Structure elucidation is integral in the day-to-day operation of any organic chemistry laboratory, providing crucial insights into the composition and purity of diverse substances. This can be achieved through a number of spectroscopic measurements, such as Nuclear Magnetic Resonance (NMR), Mass Spectrometry (MS) or Infrared (IR) spectroscopy. While the acquisition of the spectra has been largely automated, the analysis of them is not straightforward making the analysis of spectra, particularly in large quantities, a time-consuming and tedious undertaking. We have recently shown that Transformer models are capable of predicting the exact chemical structure from NMR and IR spectra.
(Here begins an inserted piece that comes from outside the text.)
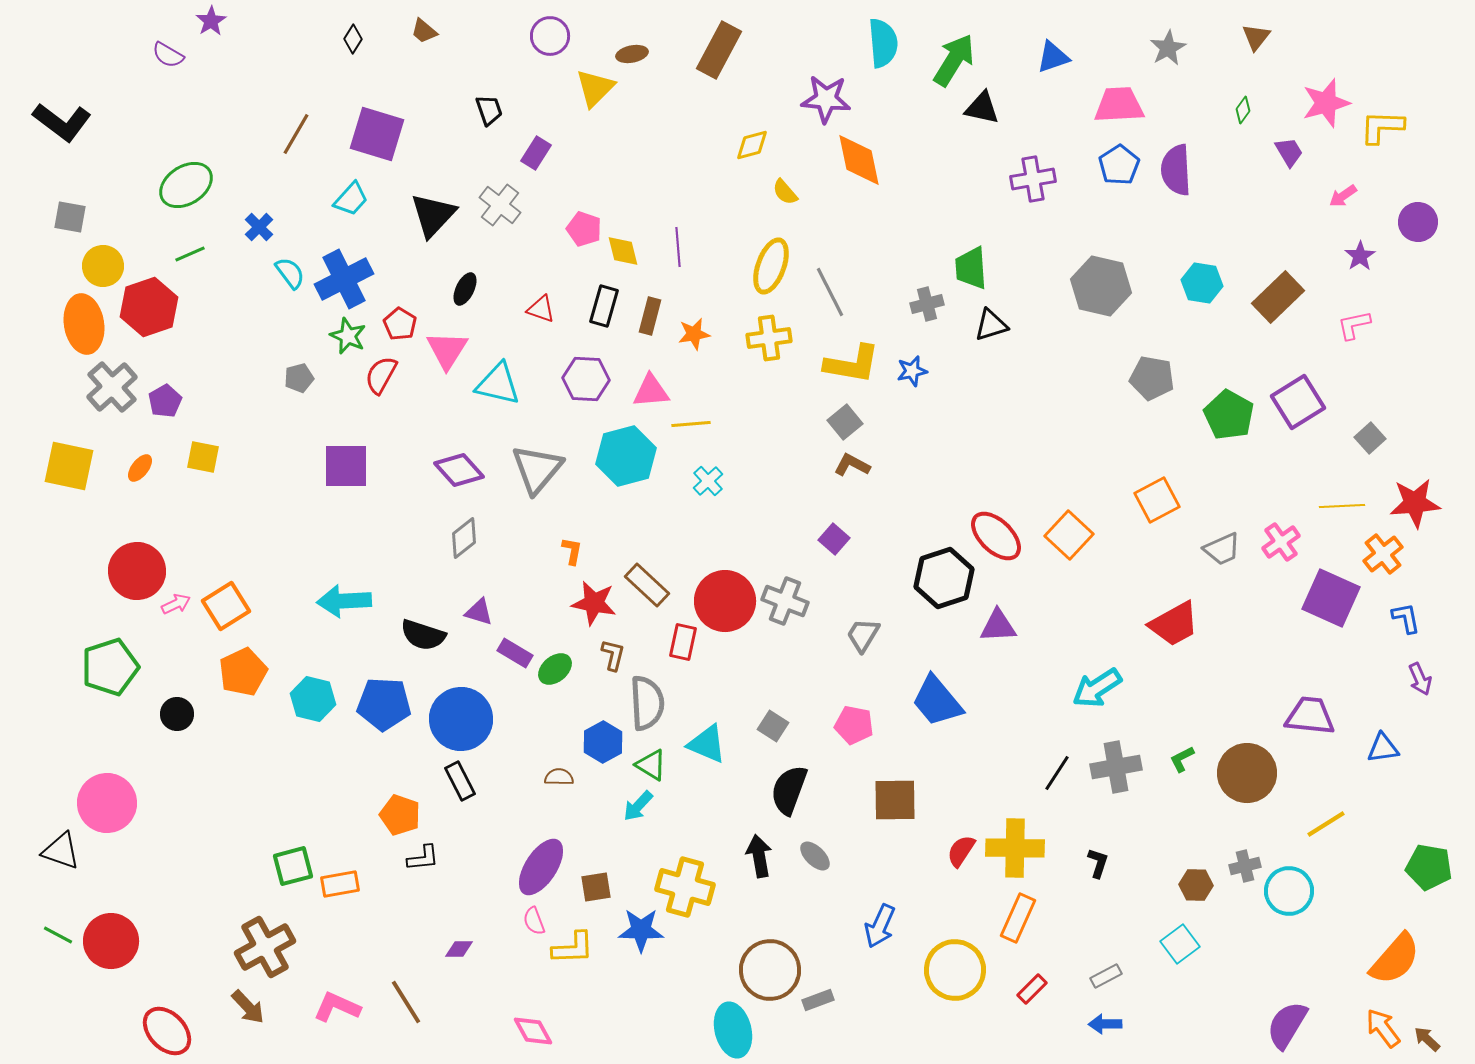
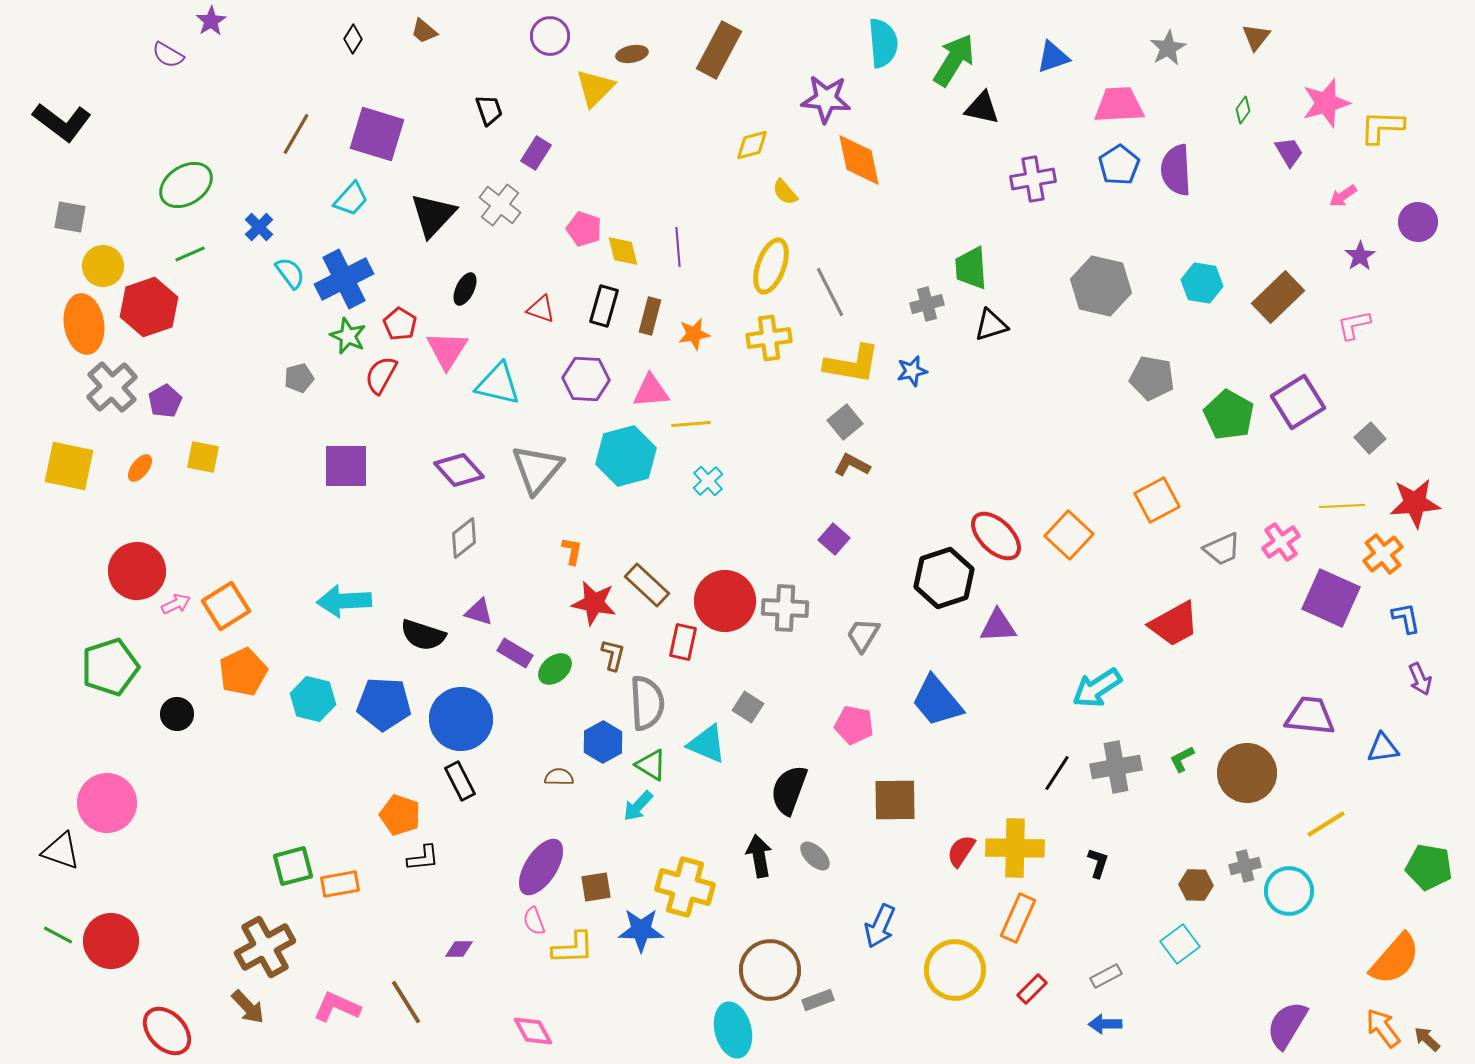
gray cross at (785, 601): moved 7 px down; rotated 18 degrees counterclockwise
gray square at (773, 726): moved 25 px left, 19 px up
However, these models use only one modality, i.e. either NMR or IR spectra as input. This is fundamentally different from how a chemist would determine the structure of an unknow compound, which involves combining the information present in multiple different orthogonal spectroscopic techniques. Here we present a model that is capable of emulating this approch. We first compile a dataset of simulated 1H-NMR, 13C-NMR, HSQC, IR, and MSMS spectra for ca. 1.1 million molecules sampled from USPTO. For each molecule six different spectra are generated. Utilising this dataset we train a multimodal Transformer model that can use exploit the information present in multiple different spectra. On the data generated our model achieves an accuracy of 79.6% and outperforms all baselines based on a single type of spectroscopic information.